Game Development Community

64Bit Torque or TSE

by superdeformed · in General Discussion · 06/20/2004 (11:19 am) · 7 replies

Hey

is there any support for 64bit cpu's in the torque engine's at the momment or will it be implemented when Windows XP 64 finally comes out ?

cheers

#1
06/20/2004 (1:39 pm)
Torque runs on 64 bit CPUs although it won't explicitly take advantage of them. If you send us some nice 64 bit machines we can see about adding support. ;)
#2
06/20/2004 (2:04 pm)
Ben you may want to retract that statement, or add a disclaimer, as someone in this community may send you a 64 bit machine! Then you will have even less time as you re-write TGE to take full advantage of the 64-bit architecture :) and what not!
#3
06/20/2004 (2:47 pm)
*Pays the
#4
06/20/2004 (3:00 pm)
@Ben:

Quote:Torque runs on 64 bit CPUs although it won't explicitly take advantage of them. If you send us some nice 64 bit machines we can see about adding support. ;)

Actually, not out of the box.

Torque can be compiled on a 64 bit machine (AMD at least), if:
--You replace the inline ASM code with 64 bit compatible assembly code,
--you use a full set of 32 bit compiled libs,
--you compile under a 32 bit arch.

To be fully out of the box 64 bit ready, as far as we have noted, TGE needs:
--a new ASM compiler.

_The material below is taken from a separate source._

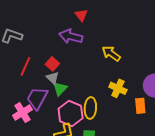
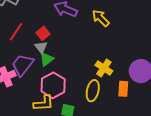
yellow arrow: (111, 53) -> (101, 18), moved
yellow ellipse: (90, 108) -> (93, 91), moved

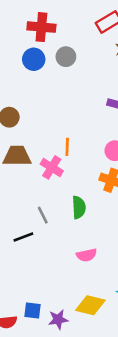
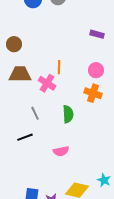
gray line: (43, 215) -> (35, 113), moved
pink semicircle: (87, 255) -> (61, 151), moved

NASM (which many of the TGE files expect) does not currently have a target platform for 64 bit code, and therefore won't provide AMD-64 bit ready code. YASM supposedly has 64 bit AMD support, but we couldn't even get it to compile in a 64 bit environment, so much for that.
--a review/rework of the inline ASM code.
--link options and documentation to build a 32 bit lib environment, or 64 bit environment options for the various support libs.

This is a not to imply that it can't be done--it can. Took us about a week or so of part-time effort to get things fully running on a 64-bit AMD platform with not a lot of expertise in 64 bit environments (although my Dev Team Lead is pretty extensively experienced in platform/environment stuff!), and we're happily churning away with our dedicated server and our primary compilation environment building 32 bit exe's on our 64 bit platform!
#5
06/20/2004 (5:36 pm)
Glad to see you got it working! :)

I'd love to see the code changes you did to get it working.
#6
06/21/2004 (4:43 am)
I have a question on your port and kind of 64-bit computing in general, it's actually something I've wondered about for a while with torque. Usually, the idea is to use a native data type for loop iterators and such so that they are as fast as can be, or at least that's what I've been told. What kind of performance hit is incured by running a 32-bit Torque in a 64-bit environment? Can you compile Torque 64-bit? Is a 32-bit float still faster than a 64-bit float? I'm just wondering these things because it may be something to put on the 'To-Do' list for Torque. (which already covers a wall and a half at the GG offices, and more pages are getting stapled to it every day)
#7
06/21/2004 (5:33 am)
More specific information is in This (SDK Owners) Thread.

AFAIK, (I didn't do the builds personally), the primary issues were the inline Assembler code, and then all of the nasm files. We weren't able to find a version of NASM that would provide 64 bit output, so were stuck with the 32 bit environment--and that unfortunately is probably something GG can't do a whole lot about right now.

We're nowhere near being able to provide sufficient load on the server yet to really tell any major runtime performance (other than it's fast), but a make clean;make dedicated is less than 3 mins, and the linking is a blink.